Today is ‘Don’t Fry Day’ to encourage sun safety and awareness

INDIANA – To help reduce rising rates of skin cancer from overexposure to the sun’s ultraviolet rays, the National Council on Skin Cancer Prevention has designated the Friday before Memorial Day, May 24, 2024, as “Don’t Fry Day” to encourage sun safety awareness and remind everyone to protect their skin while enjoying the outdoors.

This year’s “Sun Safety—Make It Yours” campaign highlights our responsibility to keep ourselves and our loved ones sun safe.

Jeffrey Gershenwald, M.D., co-chair of the National Council on Skin Cancer Prevention

“Since more than 90% of skin cancers are caused by ultraviolet radiation – from the sun or indoor tanning devices – promoting sun safety awareness can help reduce future risk of developing skin cancer, including melanoma. Don’t Fry Day is a great way to share this important message, with tips on encouraging sun safety and awareness,” says Jeffrey Gershenwald, M.D., National Council on Skin Cancer Prevention co-chair.

Skin cancer is the most common type of cancer in the nation. Approximately 9,500 people in the U.S. are diagnosed with skin cancer every day – more than breast, colon, lung, and prostate cancers combined. One out of every five Americans will be diagnosed with some form of skin cancer in their lifetime.

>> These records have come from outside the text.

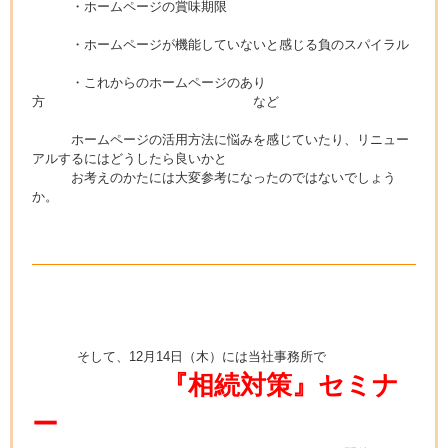
・ホームページの賞味期限
・ホームページが機能していないと感じる負のスパイラル
・これからのホームページのあり
方 など
ホームページの活用方法に悩みを感じていたり、リニュー
アルするにはどうしたら良いかと
お考えのかたには大変参考になったのではないでしょう
か。
そして、
12月14日（木）には当社事務所で
『相続対策』セミナ
ー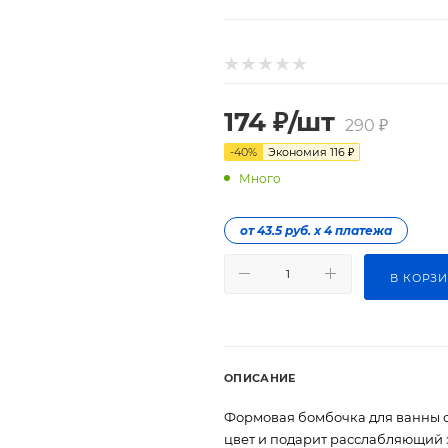
174
₽
/шт
290
₽
-
40
%
Экономия
116
₽
Много
от 43.5 руб. х 4 платежа
В КОРЗ
ОПИСАНИЕ
Формовая бомбочка для ванны с
цвет и подарит расслабляющий 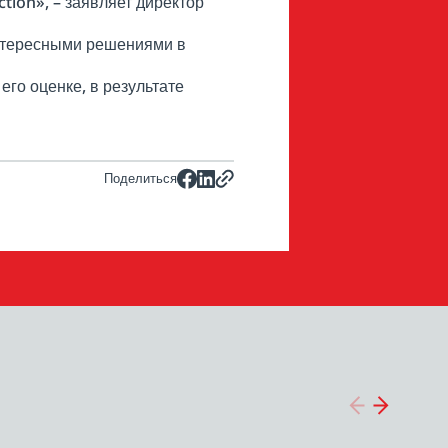
tion», – заявляет директор
 интересными решениями в
го оценке, в результате
Поделиться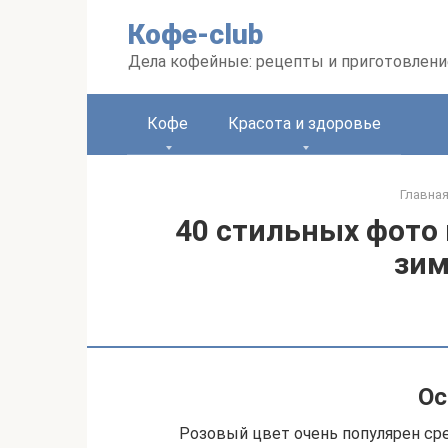
Перейти
Кофе-club
к
контенту
Дела кофейные: рецепты и приготовлени
Кофе
Красота и здоровье
Главна
40 стильных фото 
зим
Ос
Розовый цвет очень популярен ср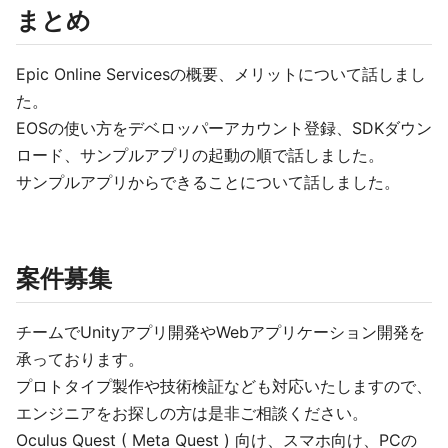
まとめ
Epic Online Servicesの概要、メリットについて話しまし
た。
EOSの使い方をデベロッパーアカウント登録、SDKダウン
ロード、サンプルアプリの起動の順で話しました。
サンプルアプリからできることについて話しました。
案件募集
チームでUnityアプリ開発やWebアプリケーション開発を
承っております。
プロトタイプ製作や技術検証なども対応いたしますので、
エンジニアをお探しの方は是非ご相談ください。
Oculus Quest ( Meta Quest ) 向け、スマホ向け、PCの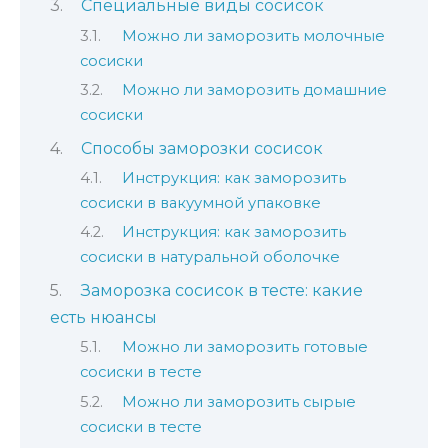
Специальные виды сосисок
Можно ли заморозить молочные
сосиски
Можно ли заморозить домашние
сосиски
Способы заморозки сосисок
Инструкция: как заморозить
сосиски в вакуумной упаковке
Инструкция: как заморозить
сосиски в натуральной оболочке
Заморозка сосисок в тесте: какие
есть нюансы
Можно ли заморозить готовые
сосиски в тесте
Можно ли заморозить сырые
сосиски в тесте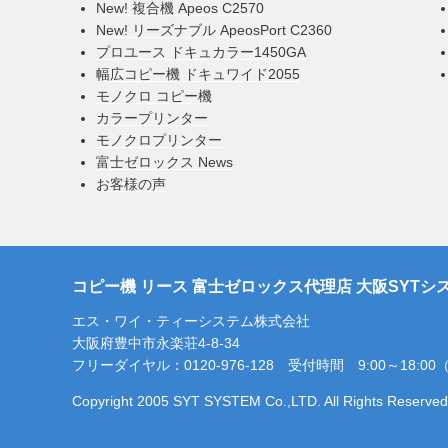
New! 複合機 Apeos C2570
New! リーズナブル ApeosPort C2360
プロユース ドキュカラー1450GA
幅広コピー機 ドキュワイド2055
モノクロ コピー機
カラープリンター
モノクロプリンター
富士ゼロックス News
お客様の声
コピー機 リース 富士ゼロックス代理店 大阪SYTシ
エス・ワイ・ティーシステム株式会社
大阪府豊中市永楽荘4-8-34
フリーダイヤル：0120-976-128 受付時間 9:00～18:
Copyright 2005 SYT SYSTEM Co.,LTD. All Rights Reserved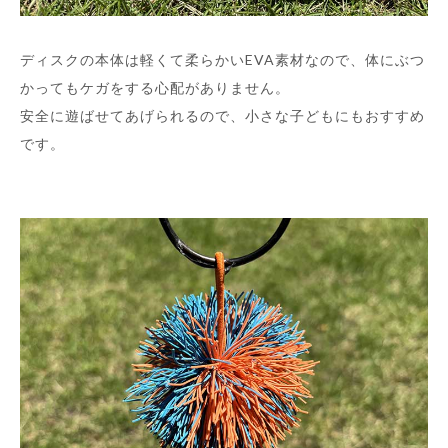
ディスクの本体は軽くて柔らかいEVA素材なので、体にぶつ
かってもケガをする心配がありません。
安全に遊ばせてあげられるので、小さな子どもにもおすすめ
です。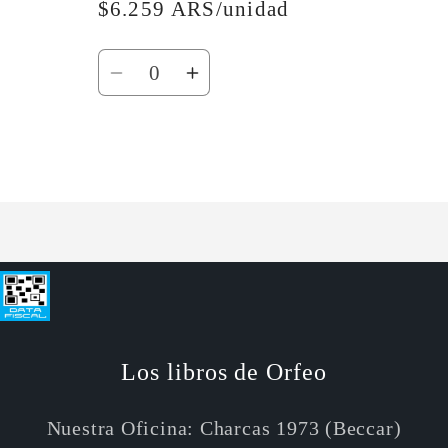
$6.259 ARS/unidad
Cantidad
Reducir
Aumentar
cantidad
cantidad
para
para
Default
Default
Cargando...
Title
Title
Los libros de Orfeo
Nuestra Oficina: Charcas 1973 (Beccar)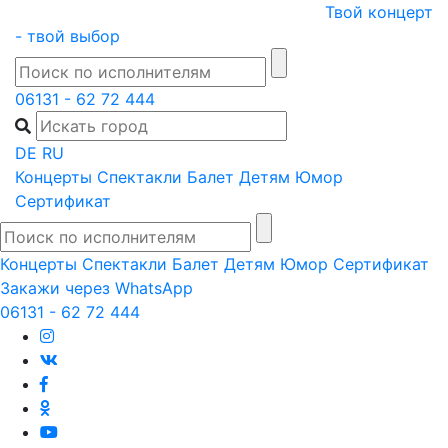
Skip
Твой концерт
to
- твой выбор
content
06131 - 62 72 444
DE
RU
Концерты
Спектакли
Балет
Детям
Юмор
Сертификат
Концерты
Спектакли
Балет
Детям
Юмор
Сертификат
Закажи через WhatsApp
06131 - 62 72 444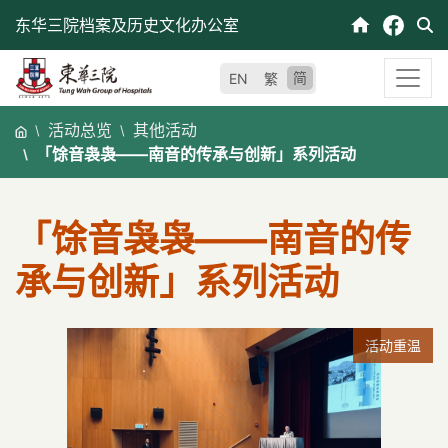
跳
东华三院档案及历史文化办公室
至
内
简
EN
繁
容
活动总览
其他活动
「馀音袅袅——南音的传承与创新」系列活动
「馀音袅袅——南音的传
承与创新」系列活动
活动重温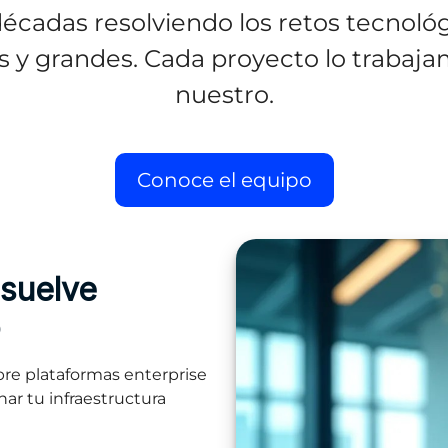
écadas resolviendo los retos tecnoló
y grandes. Cada proyecto lo trabajam
nuestro.
Conoce el equipo
esuelve
o
re plataformas enterprise
ar tu infraestructura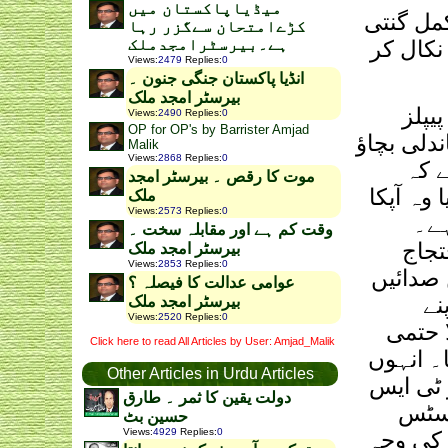
میڈیاپاکستان میں
کمل گنتی
کڑےامتحان سےگزر رہا
ہے۔بیرسٹرامجدملک
و نکال کر
Views
:
2479
Replies
:
0
انڈیا پاکستان جنگی جنون ۔
بیرسٹر امجد ملک
یپلز
Views
:
2490
Replies
:
0
OP for OP's by Barrister Amjad
دلی بچاؤ
Malik
Views
:
2868
Replies
:
0
ے کہ
موت کا رقص ۔ بیرسٹر امجد
وہ آپکا
ملک
Views
:
2573
Replies
:
0
ہے۔
وقت کم ہے اور مقابلہ سخت ۔
تجاج
بیرسٹر امجد ملک
Views
:
2853
Replies
:
0
 صدائیں
عوامی عدالت کا فیصلہ ؟
نے
بیرسٹر امجد ملک
Views
:
2520
Replies
:
0
ا حتمی
Click here to read All Articles by User: Amjad_Malik
ا۔ انہوں
Other Articles in Urdu Articles
 ٹی ایس
دولت یقین کا ثمر ۔ طارق
جسٹس
حسین بٹ
Views
:
4929
Replies
:
0
ی کی وجہ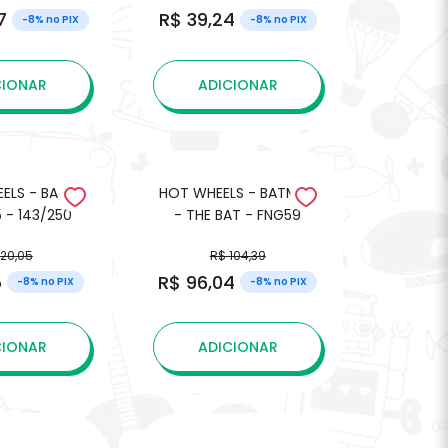
7
R$ 39,24
-8% no PIX
-8% no PIX
CIONAR
ADICIONAR
ELS - BAJA
HOT WHEELS - BATMAN
 - 143/250
- THE BAT - FNG59
 20,05
R$ 104,39
5
R$ 96,04
-8% no PIX
-8% no PIX
CIONAR
ADICIONAR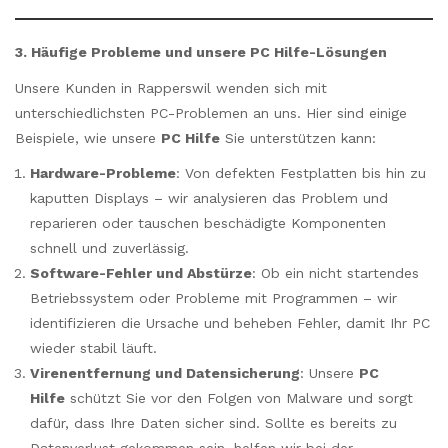
3. Häufige Probleme und unsere PC Hilfe-Lösungen
Unsere Kunden in Rapperswil wenden sich mit
unterschiedlichsten PC-Problemen an uns. Hier sind einige
Beispiele, wie unsere
PC Hilfe
Sie unterstützen kann:
Hardware-Probleme
: Von defekten Festplatten bis hin zu
kaputten Displays – wir analysieren das Problem und
reparieren oder tauschen beschädigte Komponenten
schnell und zuverlässig.
Software-Fehler und Abstürze
: Ob ein nicht startendes
Betriebssystem oder Probleme mit Programmen – wir
identifizieren die Ursache und beheben Fehler, damit Ihr PC
wieder stabil läuft.
Virenentfernung und Datensicherung
: Unsere
PC
Hilfe
schützt Sie vor den Folgen von Malware und sorgt
dafür, dass Ihre Daten sicher sind. Sollte es bereits zu
Datenverlust gekommen sein, helfen wir bei der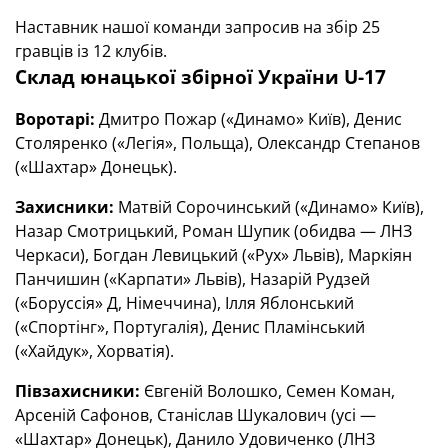
Наставник нашої команди запросив на збір 25
гравців із 12 клубів.
Склад юнацької збірної України U-17
Воротарі:
Дмитро Пожар («Динамо» Київ), Денис
Столяренко («Легія», Польща), Олександр Степанов
(«Шахтар» Донецьк).
Захисники:
Матвій Сорочинський («Динамо» Київ),
Назар Смотрицький, Роман Шупик (обидва — ЛНЗ
Черкаси), Богдан Левицький («Рух» Львів), Маркіян
Панчишин («Карпати» Львів), Назарій Рудзей
(«Боруссія» Д, Німеччина), Ілля Яблонський
(«Спортінг», Португалія), Денис Пламінський
(«Хайдук», Хорватія).
Півзахисники:
Євгеній Волошко, Семен Коман,
Арсеній Сафонов, Станіслав Шукалович (усі —
«Шахтар» Донецьк), Данило Удовиченко (ЛНЗ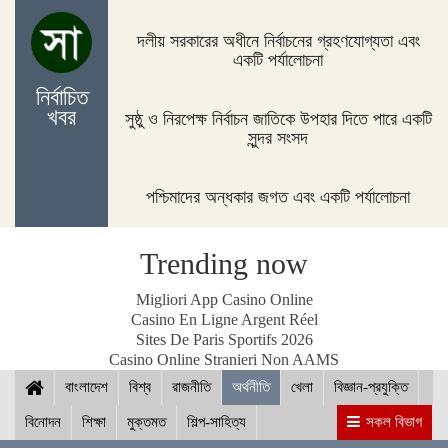
জিম্বাবুয়ের দায়িত্বে বাংলাদেশের সাবেক বোলিং কোচ ল্যাঙ্গাভেল্ট
দলীয় সরকারের অধীনে নির্বাচনের গ্রহণযোগ্যতা এবং
একটি পর্যালোচনা
নির্বাচিত
খবর
সুষ্ঠু ও নিরপেক্ষ নির্বাচন জাতিকে উপহার দিতে পারে একটি
দিনাজপুরের ফুলবাড়ীতে সড়ক দুর্ঘটনায় দু’জন নিহত
সুন্দর সংসদ
পশ্চিমাদের অন্ধকার জগত এবং একটি পর্যালোচনা
পদ্মা সেতুর জন্য বাংলাদেশ বিশ্বে সম্মান পেয়েছে : প্রধানমন্ত্রী
Trending now
Migliori App Casino Online
Casino En Ligne Argent Réel
Sites De Paris Sportifs 2026
নীলফামারীতে ১৫০ জন নারীর মধ্যে সঞ্চয়ের চেক বিতরণ
Casino Online Stranieri Non AAMS
বাংলাদেশ
বিশ্ব
রাজনীতি
অর্থনীতি
খেলা
বিজ্ঞান-প্রযুক্তি
বিনোদন
শিক্ষা
মুক্তমত
শিল্প-সাহিত্য
সকল বিভাগ
আইসিসি জুন মাসের সেরার দৌড়ে রোহিত-বুমরাহ ও গুরবাজ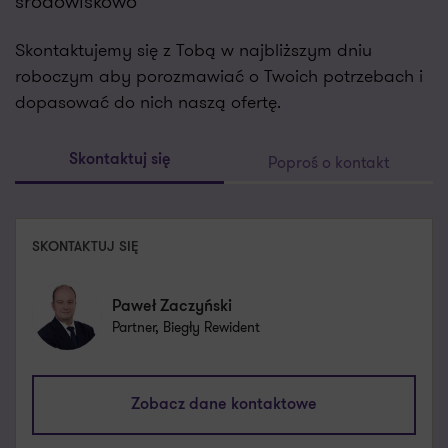
środowiskowo
Skontaktujemy się z Tobą w najbliższym dniu
roboczym aby porozmawiać o Twoich potrzebach i
dopasować do nich naszą ofertę.
Poproś o kontakt
Skontaktuj się
SKONTAKTUJ SIĘ
Paweł Zaczyński
Partner, Biegły Rewident
pawel.zaczynski@pl.gt.com
Zobacz dane kontaktowe
+48 691 710 407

Skin cancer is highly preventable, and Americans can dramatically reduce their risk of skin cancer by:

  • Not burning or tanning intentionally – no tan is a safe tan
  • Generously applying sunscreen (remembering to reapply every two hours)
  • Wearing sun-protective clothing
  • Covering up with hats and sunglasses
  • Seeking shade during peak times of the day
  • Using extra caution near water, snow, and sand

About Don’t Fry Day:

“Don’t Fry Day,” now in its 16th year, is a public awareness campaign that aims to reduce the number of new skin cancer diagnoses by promoting sun safety and encouraging people to protect their skin while enjoying the outdoors.